It is not enough because the true goal of moderation is not to hide content people don't like, but to lock out people the majority of people don't like so they can't communicate or work together to spread their (probably hateful) message.
Putting it on a blockchain is abdicating responsibility for any and all content, saying "hey, we just wrote the code, we don't store or propagate any of this ourselves."
Putting it on a blockchain doesn't magically remove responsibility. Twitter would still likely end up hosting that blockchain, since nobody else is going to foot that cost, and then they would still have fully responsibility over it.
If they just want to decentralize & use peer-to-peer instead they could also do that, and a blockchain still wouldn't be a useful aspect there. That's just a mailing list.
> Putting it on a blockchain doesn't magically remove responsibility.
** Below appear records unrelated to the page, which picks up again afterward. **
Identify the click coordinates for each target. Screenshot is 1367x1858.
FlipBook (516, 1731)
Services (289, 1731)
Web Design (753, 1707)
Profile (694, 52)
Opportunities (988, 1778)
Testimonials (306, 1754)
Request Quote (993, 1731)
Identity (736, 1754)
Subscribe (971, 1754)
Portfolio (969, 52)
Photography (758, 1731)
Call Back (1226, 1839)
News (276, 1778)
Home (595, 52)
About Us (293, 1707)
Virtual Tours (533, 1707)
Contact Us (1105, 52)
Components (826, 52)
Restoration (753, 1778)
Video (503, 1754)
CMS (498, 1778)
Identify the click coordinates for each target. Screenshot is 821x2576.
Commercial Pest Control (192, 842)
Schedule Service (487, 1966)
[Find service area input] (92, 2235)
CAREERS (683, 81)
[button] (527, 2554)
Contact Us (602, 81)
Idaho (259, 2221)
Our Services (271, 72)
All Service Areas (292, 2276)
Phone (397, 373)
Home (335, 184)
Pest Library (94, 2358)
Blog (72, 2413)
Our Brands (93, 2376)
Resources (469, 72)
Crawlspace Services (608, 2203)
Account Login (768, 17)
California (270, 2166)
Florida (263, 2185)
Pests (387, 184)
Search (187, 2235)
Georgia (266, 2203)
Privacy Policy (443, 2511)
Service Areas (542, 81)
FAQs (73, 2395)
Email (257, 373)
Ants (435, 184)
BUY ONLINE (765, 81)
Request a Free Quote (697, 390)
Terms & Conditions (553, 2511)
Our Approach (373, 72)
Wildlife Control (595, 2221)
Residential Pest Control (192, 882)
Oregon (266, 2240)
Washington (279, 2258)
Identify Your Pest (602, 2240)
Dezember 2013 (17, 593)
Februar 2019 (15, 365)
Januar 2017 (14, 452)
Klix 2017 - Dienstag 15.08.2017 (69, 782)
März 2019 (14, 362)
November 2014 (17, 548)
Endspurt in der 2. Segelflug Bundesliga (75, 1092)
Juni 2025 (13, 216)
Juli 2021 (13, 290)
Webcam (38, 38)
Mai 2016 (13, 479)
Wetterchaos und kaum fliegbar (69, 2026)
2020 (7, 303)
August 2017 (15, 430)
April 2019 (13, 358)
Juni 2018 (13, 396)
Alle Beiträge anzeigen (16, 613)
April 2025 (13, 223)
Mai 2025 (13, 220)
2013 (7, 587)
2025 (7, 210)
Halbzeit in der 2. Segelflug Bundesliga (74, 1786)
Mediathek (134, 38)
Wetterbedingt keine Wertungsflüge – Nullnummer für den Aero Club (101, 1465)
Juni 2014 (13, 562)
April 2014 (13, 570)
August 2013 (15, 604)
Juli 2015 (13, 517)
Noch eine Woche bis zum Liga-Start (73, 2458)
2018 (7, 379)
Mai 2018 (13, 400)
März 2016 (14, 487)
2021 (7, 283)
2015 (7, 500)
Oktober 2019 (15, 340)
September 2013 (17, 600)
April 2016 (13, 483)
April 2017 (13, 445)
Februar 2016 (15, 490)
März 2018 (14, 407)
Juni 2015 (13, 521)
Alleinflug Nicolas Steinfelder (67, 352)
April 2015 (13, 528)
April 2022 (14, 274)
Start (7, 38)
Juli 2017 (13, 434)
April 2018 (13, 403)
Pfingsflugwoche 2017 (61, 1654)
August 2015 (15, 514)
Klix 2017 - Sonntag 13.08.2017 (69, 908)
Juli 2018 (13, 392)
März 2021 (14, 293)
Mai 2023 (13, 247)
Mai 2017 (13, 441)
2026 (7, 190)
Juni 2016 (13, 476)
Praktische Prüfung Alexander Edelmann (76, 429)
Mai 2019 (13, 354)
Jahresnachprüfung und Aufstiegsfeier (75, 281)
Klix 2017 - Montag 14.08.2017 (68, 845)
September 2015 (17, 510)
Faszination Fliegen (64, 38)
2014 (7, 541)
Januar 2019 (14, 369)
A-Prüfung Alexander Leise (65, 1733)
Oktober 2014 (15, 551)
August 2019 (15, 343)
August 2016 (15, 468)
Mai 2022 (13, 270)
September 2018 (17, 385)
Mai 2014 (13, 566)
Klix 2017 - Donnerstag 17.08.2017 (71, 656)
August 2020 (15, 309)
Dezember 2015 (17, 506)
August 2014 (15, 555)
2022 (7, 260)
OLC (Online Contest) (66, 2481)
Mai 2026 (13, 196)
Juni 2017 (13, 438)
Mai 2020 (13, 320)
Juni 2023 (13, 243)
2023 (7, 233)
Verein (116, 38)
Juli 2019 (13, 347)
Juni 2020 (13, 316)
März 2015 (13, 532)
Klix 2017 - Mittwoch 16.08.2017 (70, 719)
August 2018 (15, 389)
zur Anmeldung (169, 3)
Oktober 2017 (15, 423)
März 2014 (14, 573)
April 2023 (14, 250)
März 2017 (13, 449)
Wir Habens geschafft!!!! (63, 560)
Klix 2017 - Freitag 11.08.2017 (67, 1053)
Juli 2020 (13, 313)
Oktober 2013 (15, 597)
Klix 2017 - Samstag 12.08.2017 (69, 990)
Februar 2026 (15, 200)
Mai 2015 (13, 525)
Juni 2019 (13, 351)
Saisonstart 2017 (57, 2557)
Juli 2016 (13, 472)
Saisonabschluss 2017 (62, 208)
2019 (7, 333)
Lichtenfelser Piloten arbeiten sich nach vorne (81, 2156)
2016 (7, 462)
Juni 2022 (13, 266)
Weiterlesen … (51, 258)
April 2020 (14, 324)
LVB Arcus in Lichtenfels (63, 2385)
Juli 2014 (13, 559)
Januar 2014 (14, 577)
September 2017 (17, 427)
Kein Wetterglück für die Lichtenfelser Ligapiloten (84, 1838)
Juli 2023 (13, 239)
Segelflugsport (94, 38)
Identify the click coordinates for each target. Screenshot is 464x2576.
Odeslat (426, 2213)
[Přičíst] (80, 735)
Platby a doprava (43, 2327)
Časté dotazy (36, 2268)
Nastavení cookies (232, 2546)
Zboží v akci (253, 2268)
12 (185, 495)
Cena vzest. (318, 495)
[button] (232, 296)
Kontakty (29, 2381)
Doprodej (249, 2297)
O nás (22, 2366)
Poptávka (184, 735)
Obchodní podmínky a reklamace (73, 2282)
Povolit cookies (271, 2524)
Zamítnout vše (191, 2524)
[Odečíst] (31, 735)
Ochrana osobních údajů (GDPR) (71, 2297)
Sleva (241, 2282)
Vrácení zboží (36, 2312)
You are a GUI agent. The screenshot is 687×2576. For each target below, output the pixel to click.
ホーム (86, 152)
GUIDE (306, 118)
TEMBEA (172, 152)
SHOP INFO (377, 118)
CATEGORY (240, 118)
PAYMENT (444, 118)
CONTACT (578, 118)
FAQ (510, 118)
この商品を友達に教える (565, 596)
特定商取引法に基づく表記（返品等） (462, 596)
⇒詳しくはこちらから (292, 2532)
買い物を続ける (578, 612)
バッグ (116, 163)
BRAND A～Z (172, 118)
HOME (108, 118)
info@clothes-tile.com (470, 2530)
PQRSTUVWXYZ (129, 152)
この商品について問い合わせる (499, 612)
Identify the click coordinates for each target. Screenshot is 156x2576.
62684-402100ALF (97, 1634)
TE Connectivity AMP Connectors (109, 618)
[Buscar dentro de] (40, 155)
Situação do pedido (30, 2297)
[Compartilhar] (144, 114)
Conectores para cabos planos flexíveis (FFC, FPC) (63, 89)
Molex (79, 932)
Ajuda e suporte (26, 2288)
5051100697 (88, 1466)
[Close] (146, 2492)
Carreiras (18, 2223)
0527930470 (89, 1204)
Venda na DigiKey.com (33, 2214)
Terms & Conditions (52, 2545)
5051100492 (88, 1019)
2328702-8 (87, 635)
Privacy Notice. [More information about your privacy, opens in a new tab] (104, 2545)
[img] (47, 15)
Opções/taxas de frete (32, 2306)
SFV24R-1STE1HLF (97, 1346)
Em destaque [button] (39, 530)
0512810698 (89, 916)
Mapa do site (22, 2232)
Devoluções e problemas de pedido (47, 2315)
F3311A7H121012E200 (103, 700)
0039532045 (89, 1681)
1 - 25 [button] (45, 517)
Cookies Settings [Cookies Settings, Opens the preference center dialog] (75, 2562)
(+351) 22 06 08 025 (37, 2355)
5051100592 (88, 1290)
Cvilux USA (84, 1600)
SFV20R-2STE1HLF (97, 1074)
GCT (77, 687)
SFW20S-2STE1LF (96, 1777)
I'm still kind of amazed that the government hasn't cracked down on bitcoin miners for hosting child pornography yet; every full node is hosting it. If the government ever wants to crack down on blockchains they have a valid legal excuse. The longer they go without cracking down, the more it seems like we as a society are accepting the existence of a censorship free medium of communication.
I'm not convinced that nobody else would host it. If they really made a blockchain anybody could post to it would seem difficult to stop other companies from making frontends for it.
> I'm not convinced that nobody else would host it. If they really made a blockchain anybody could post to it would seem difficult to stop other companies from making frontends for it.
How are those companies going to make money from hosting tweets? Are you letting blockchain hosts inject things? If so that's a security & privacy nightmare just waiting to happen. If not, it's financially insane to host it unless twitter pays people to do so. And if they do that then hey they're simply contractors for twitter, and twitter is again bearing the full burden of responsibility.
The same question can be asked of Twitter. Twitter serves up other content alongside tweets, and makes a profit doing it (as of last year). Is this a privacy nightmare? Yup. Is it more of a privacy nightmare if a different company does it? Depends on the company. Maybe a given user will trust a given provider more than they trust Twitter, or maybe they'll like their ad policy more, or maybe they'll be willing to pay a premium to not be served ads, or maybe they'll want to search through tweets using more specific filters than Twitter allows. To me, choice of provider sounds like something that should increase security for those who desire it and educate themselves. For those who don't, there are other tradeoffs they can make.
This all assumes I'm interpretting Dorsey's statements correctly, and of course I may not be.
> Twitter would still likely end up hosting that blockchain, since nobody else is going to foot that cost
Why do you assume that? Modern blockchains are not proof-of-work, and the only info you need on a blockchain are permissions and encryption keys to data on other distributed storage networks (e.g, IPFS.)
So the cost isn't really very high, and probably worth the tradeoff for groups that feel alienated or disenfranchised.
Modern blockchains don't host images and face twitter's level of traffic, either.
Bandwidth & storage isn't free. Why would anyone voluntarily just do that for Twitter? Even if it's literally entirely free to setup & host, that's still someone's time & motivation to do so. People do this for blockchain because they're trying to get rich off of it. There's no money in hosting tweets.
Putting it on a blockchain is abdicating responsibility for any and all content, saying "hey, we just wrote the code, we don't store or propagate any of this ourselves."